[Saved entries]

= Beginning of Section =

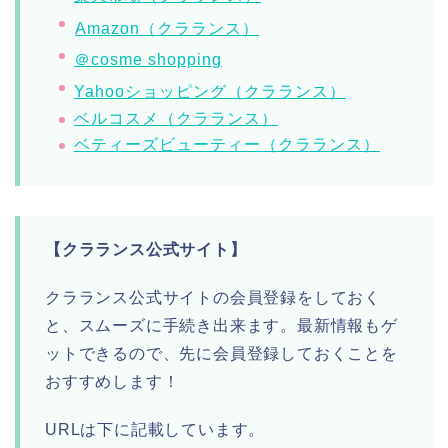
Amazon（クラランス）
＠cosme shopping
Yahooショッピング（クラランス）
ベルコスメ（クラランス）
ベティーズビューティー（クラランス）
【クラランス公式サイト】
クラランス公式サイトの会員登録をしておく
と、スムーズに手続き出来ます。最新情報もゲ
ットできるので、先に会員登録しておくことを
おすすめします！
URLは下に記載しています。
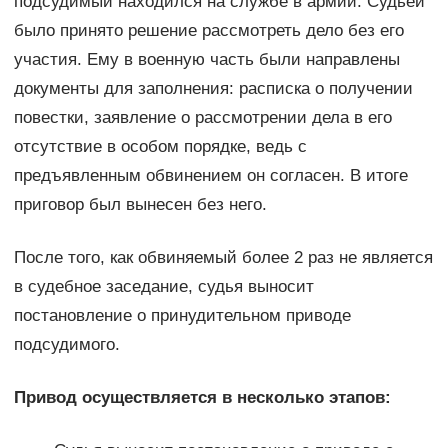
подсудимый находился на службе в армии. Судьей
было принято решение рассмотреть дело без его
участия. Ему в военную часть были направлены
документы для заполнения: расписка о получении
повестки, заявление о рассмотрении дела в его
отсутствие в особом порядке, ведь с
предъявленным обвинением он согласен. В итоге
приговор был вынесен без него.
После того, как обвиняемый более 2 раз не является
в судебное заседание, судья выносит
постановление о принудительном приводе
подсудимого.
Привод осуществляется в несколько этапов:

= End of Section =

Please transcribe exactly the line containing "участия. Ему в военную часть были направлены" and every line after it to the end of the data, and no other lines.

участия. Ему в военную часть были направлены
документы для заполнения: расписка о получении
повестки, заявление о рассмотрении дела в его
отсутствие в особом порядке, ведь с
предъявленным обвинением он согласен. В итоге
приговор был вынесен без него.
После того, как обвиняемый более 2 раз не является
в судебное заседание, судья выносит
постановление о принудительном приводе
подсудимого.
Привод осуществляется в несколько этапов:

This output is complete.